The answer is the exact run of lines in the listing below from the line containing "อพFKเช็คปุ๋ยยาฯคู่นี้ผสมกัน" up to and including the line containing "4. Limpeza e", with pictures removed.

> Extracted information:
•••••

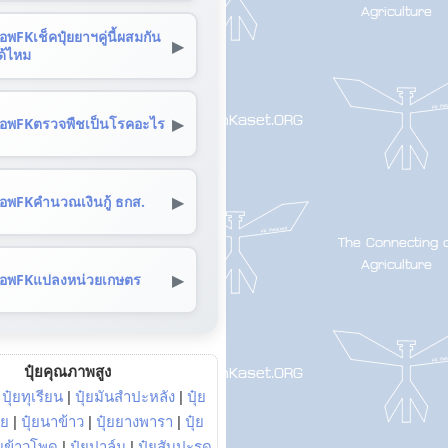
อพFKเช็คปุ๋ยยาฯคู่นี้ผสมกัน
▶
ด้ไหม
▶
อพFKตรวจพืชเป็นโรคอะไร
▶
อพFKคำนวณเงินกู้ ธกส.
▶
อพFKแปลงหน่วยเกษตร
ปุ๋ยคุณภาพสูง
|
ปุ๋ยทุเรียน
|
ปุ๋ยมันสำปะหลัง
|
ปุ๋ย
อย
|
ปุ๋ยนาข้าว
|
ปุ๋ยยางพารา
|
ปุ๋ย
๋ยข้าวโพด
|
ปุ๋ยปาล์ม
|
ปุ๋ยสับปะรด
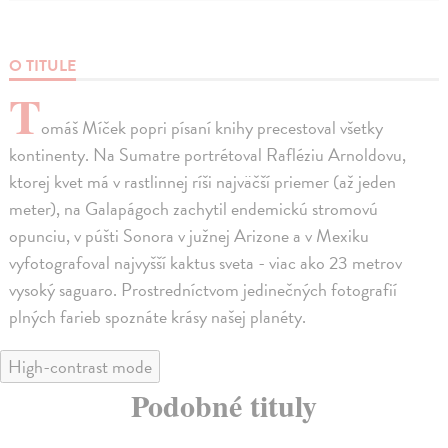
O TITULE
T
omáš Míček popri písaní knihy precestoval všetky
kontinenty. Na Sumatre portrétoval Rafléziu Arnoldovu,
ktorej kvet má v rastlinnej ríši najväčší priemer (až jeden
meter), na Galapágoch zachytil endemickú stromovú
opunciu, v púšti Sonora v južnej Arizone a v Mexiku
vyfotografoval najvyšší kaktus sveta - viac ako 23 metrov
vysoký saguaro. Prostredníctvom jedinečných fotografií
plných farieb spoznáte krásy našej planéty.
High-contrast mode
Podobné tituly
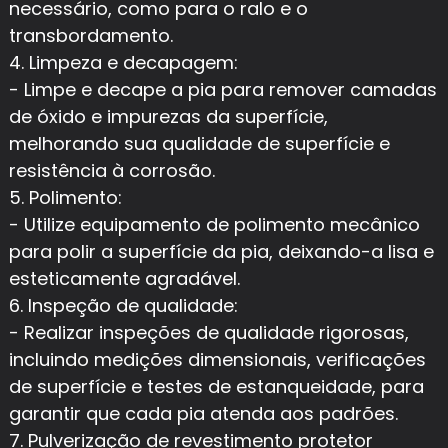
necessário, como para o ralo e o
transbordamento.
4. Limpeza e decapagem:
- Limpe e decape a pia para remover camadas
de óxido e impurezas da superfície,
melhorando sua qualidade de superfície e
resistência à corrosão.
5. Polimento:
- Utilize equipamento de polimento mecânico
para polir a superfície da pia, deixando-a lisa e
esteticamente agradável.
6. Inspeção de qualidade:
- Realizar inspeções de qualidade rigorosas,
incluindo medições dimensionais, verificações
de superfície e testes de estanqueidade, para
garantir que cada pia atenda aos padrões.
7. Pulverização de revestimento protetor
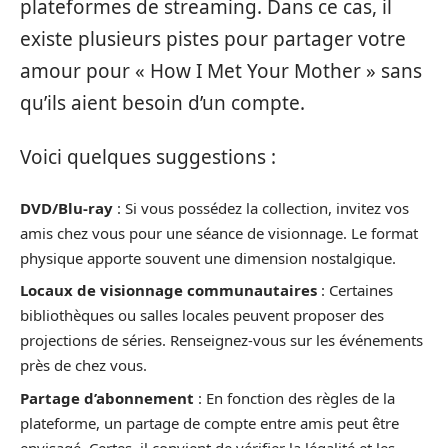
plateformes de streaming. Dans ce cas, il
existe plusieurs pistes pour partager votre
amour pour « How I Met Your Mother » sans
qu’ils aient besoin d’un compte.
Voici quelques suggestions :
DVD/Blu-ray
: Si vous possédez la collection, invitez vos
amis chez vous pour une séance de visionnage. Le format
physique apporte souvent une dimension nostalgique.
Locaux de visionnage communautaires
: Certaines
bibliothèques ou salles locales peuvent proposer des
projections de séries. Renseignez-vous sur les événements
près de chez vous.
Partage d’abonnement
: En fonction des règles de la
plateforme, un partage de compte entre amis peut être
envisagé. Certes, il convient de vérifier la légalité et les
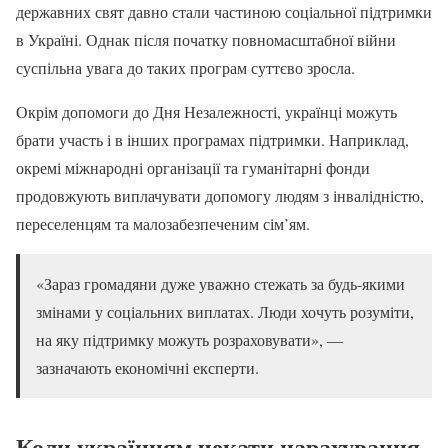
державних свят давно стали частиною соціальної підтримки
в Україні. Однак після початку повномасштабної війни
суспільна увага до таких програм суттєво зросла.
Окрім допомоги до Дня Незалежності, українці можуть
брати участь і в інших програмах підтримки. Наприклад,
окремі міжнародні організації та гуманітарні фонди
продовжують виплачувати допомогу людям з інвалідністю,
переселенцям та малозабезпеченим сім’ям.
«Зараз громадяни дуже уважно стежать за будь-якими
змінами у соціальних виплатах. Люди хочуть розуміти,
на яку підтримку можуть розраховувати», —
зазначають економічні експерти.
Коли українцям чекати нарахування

•••••

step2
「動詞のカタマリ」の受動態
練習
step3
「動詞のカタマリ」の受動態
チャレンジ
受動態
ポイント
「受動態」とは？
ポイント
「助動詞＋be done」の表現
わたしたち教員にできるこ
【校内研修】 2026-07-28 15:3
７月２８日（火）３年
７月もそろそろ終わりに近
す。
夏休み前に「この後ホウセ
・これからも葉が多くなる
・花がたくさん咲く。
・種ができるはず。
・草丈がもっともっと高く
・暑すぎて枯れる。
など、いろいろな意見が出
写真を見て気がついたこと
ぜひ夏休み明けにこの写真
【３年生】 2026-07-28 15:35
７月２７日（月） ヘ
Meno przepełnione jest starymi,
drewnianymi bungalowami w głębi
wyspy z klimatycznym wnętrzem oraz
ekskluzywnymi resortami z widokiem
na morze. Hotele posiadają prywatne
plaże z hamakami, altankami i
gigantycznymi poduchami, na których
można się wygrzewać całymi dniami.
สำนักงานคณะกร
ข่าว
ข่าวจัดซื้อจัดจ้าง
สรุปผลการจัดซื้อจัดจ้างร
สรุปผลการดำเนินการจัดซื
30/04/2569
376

•••••

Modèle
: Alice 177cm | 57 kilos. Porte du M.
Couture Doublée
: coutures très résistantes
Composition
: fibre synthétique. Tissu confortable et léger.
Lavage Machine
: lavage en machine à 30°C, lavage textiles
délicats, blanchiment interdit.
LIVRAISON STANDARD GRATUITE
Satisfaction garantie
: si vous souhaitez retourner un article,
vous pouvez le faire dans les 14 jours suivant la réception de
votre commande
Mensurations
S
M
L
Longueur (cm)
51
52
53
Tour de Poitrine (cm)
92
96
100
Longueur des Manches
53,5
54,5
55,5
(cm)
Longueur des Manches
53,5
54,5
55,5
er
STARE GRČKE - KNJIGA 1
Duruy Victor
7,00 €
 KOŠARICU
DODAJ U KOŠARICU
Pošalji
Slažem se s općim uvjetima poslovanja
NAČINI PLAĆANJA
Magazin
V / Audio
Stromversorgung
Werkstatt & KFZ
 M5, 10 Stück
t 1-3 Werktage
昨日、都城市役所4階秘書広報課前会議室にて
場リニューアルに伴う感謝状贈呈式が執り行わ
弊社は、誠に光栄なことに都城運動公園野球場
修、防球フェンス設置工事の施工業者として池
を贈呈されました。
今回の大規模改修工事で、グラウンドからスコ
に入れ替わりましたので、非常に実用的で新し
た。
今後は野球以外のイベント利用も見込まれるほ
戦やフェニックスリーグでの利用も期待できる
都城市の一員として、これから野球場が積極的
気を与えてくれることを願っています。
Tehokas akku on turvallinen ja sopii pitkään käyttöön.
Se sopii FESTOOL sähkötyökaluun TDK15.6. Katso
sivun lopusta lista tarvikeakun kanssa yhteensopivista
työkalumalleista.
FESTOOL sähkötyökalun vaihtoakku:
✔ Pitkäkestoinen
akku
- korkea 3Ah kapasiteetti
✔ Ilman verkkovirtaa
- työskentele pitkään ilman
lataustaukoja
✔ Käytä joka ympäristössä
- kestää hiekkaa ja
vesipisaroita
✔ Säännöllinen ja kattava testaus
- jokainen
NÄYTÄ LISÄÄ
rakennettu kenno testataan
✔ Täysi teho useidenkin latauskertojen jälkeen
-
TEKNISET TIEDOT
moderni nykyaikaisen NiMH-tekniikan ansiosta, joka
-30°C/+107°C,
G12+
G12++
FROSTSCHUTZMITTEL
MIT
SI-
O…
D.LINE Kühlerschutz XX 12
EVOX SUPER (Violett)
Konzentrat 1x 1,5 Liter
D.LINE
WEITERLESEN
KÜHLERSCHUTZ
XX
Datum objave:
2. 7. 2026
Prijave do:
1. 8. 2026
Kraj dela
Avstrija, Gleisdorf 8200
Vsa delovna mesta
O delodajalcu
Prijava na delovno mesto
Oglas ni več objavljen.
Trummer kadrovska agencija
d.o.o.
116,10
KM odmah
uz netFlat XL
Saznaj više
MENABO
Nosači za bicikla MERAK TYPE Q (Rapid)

•••••

> Response:
อพFKเช็คปุ๋ยยาฯคู่นี้ผสมกัน
▶
ด้ไหม
▶
อพFKตรวจพืชเป็นโรคอะไร
▶
อพFKคำนวณเงินกู้ ธกส.
▶
อพFKแปลงหน่วยเกษตร
ปุ๋ยคุณภาพสูง
|
ปุ๋ยทุเรียน
|
ปุ๋ยมันสำปะหลัง
|
ปุ๋ย
อย
|
ปุ๋ยนาข้าว
|
ปุ๋ยยางพารา
|
ปุ๋ย
๋ยข้าวโพด
|
ปุ๋ยปาล์ม
|
ปุ๋ยสับปะรด
O TITULE
T
omáš Míček popri písaní knihy precestoval všetky
kontinenty. Na Sumatre portrétoval Rafléziu Arnoldovu,
ktorej kvet má v rastlinnej ríši najväčší priemer (až jeden
meter), na Galapágoch zachytil endemickú stromovú
opunciu, v púšti Sonora v južnej Arizone a v Mexiku
vyfotografoval najvyšší kaktus sveta - viac ako 23 metrov
vysoký saguaro. Prostredníctvom jedinečných fotografií
plných farieb spoznáte krásy našej planéty.
High-contrast mode
Podobné tituly
necessário, como para o ralo e o
transbordamento.
4. Limpeza e decapagem:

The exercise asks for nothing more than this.